Пантелеймон Романов - рассказы советских лет - Солженицын Александр Исаевич 3 стр.


"Право на жизнь" (или "Проблема беспартийности", двойное название, 1927). Не сразу, с большим трудом рассказ прошёл в журнальную публикацию, был яростно разгромлен критикой и с 1929 вовсе запрещён. Всего лишь год спустя ту же самую проблему артист - режим автор описывает во всей её беспощадности, и с такими лобовыми ударами по режиму, что диву даёшься. Со всей душевной и политической страстью П. Романов уже видит всё будущее советской литературы. Но и: сухо-делово пишет, безо всякой отделки и в перепрыгивающей манере. Жизненная обстановка (угроза потерять квартиру) схвачена жестоко, верно, почти и без преувеличений. - Душевное распрямление через смерть, и смерть-то почти нечаянную, - хорошо.
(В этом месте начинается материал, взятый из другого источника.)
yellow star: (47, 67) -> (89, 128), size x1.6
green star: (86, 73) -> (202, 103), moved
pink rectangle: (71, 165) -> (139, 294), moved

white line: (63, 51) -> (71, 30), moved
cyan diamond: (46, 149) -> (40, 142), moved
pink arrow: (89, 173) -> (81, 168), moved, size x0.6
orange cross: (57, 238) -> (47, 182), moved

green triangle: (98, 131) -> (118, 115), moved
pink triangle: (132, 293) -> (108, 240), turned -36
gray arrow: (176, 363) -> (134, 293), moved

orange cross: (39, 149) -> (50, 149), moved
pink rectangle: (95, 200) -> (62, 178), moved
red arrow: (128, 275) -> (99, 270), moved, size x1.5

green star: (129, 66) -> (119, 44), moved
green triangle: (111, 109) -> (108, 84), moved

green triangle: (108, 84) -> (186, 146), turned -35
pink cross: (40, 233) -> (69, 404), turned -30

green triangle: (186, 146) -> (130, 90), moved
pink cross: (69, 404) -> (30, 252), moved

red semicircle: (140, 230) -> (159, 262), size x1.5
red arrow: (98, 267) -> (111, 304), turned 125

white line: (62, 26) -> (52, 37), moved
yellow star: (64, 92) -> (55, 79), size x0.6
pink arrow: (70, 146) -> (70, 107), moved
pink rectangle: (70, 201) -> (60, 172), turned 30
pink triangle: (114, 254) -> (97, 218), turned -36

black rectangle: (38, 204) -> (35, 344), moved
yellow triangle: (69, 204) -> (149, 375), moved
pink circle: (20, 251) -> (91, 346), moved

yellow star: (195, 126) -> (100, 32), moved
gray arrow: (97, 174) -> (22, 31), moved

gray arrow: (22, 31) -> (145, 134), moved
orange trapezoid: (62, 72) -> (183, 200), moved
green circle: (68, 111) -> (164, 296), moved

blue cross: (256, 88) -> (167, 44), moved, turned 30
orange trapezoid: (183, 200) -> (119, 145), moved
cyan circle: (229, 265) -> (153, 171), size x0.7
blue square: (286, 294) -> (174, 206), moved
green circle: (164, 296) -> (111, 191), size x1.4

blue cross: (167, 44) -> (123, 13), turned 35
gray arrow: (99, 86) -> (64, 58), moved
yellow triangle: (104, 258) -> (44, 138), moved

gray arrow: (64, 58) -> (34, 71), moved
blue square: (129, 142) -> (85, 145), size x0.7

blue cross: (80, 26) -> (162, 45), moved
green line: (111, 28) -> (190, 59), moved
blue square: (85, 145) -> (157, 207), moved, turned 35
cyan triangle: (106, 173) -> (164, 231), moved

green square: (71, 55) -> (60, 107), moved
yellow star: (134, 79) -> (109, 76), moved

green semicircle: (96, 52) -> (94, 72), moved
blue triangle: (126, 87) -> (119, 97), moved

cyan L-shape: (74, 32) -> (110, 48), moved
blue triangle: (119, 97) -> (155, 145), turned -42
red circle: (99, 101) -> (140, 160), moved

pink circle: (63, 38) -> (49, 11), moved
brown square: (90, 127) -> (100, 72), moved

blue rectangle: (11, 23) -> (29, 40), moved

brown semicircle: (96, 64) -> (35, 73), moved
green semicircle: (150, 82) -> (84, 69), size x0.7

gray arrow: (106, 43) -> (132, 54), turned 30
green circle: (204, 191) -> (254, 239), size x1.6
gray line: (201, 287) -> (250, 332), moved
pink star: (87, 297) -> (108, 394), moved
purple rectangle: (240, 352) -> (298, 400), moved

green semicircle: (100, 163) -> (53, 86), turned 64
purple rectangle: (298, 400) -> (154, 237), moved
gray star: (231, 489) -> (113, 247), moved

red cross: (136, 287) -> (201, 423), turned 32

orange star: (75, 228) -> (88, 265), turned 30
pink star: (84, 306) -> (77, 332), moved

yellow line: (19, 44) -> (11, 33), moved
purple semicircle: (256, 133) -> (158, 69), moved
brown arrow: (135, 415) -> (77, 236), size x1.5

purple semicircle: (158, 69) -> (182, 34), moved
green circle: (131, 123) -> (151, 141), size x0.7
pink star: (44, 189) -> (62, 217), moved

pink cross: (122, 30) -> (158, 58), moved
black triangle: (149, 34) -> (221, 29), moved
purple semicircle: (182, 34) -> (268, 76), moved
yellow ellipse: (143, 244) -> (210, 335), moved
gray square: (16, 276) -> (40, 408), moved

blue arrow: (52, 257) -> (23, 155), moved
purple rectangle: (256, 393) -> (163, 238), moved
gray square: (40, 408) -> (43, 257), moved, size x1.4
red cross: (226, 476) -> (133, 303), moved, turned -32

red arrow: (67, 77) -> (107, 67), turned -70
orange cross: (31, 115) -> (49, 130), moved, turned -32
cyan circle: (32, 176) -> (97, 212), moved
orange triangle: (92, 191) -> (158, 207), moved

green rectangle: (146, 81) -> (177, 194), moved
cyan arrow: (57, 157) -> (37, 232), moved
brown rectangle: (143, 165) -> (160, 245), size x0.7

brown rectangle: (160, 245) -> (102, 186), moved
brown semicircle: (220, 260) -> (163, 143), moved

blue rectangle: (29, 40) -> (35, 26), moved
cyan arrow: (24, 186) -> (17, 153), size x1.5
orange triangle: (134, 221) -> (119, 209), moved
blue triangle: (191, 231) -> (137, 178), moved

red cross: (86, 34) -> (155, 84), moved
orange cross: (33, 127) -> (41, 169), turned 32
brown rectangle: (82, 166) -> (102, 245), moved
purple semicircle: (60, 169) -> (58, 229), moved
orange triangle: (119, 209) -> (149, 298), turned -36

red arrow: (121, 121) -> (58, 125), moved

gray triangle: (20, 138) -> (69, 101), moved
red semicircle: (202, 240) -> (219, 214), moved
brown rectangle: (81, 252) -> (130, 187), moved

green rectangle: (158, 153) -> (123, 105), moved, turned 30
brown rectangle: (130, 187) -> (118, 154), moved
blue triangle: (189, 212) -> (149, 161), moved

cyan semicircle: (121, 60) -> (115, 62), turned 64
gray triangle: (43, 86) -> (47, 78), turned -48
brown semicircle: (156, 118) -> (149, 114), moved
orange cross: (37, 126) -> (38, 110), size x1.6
Любящая женщина гладит лицо умершего, не понимая, что не живой: он - ещё тёплый.

Но сам писатель Останкин - сильно не дояснён, он только глашатай идеи рассказа, обобщённый тип загнанного. (Например: как это он пережил военный коммунизм на развешивании продуктов? ведь там нельзя было удержаться, не воровать, сразу бы и выгнали.)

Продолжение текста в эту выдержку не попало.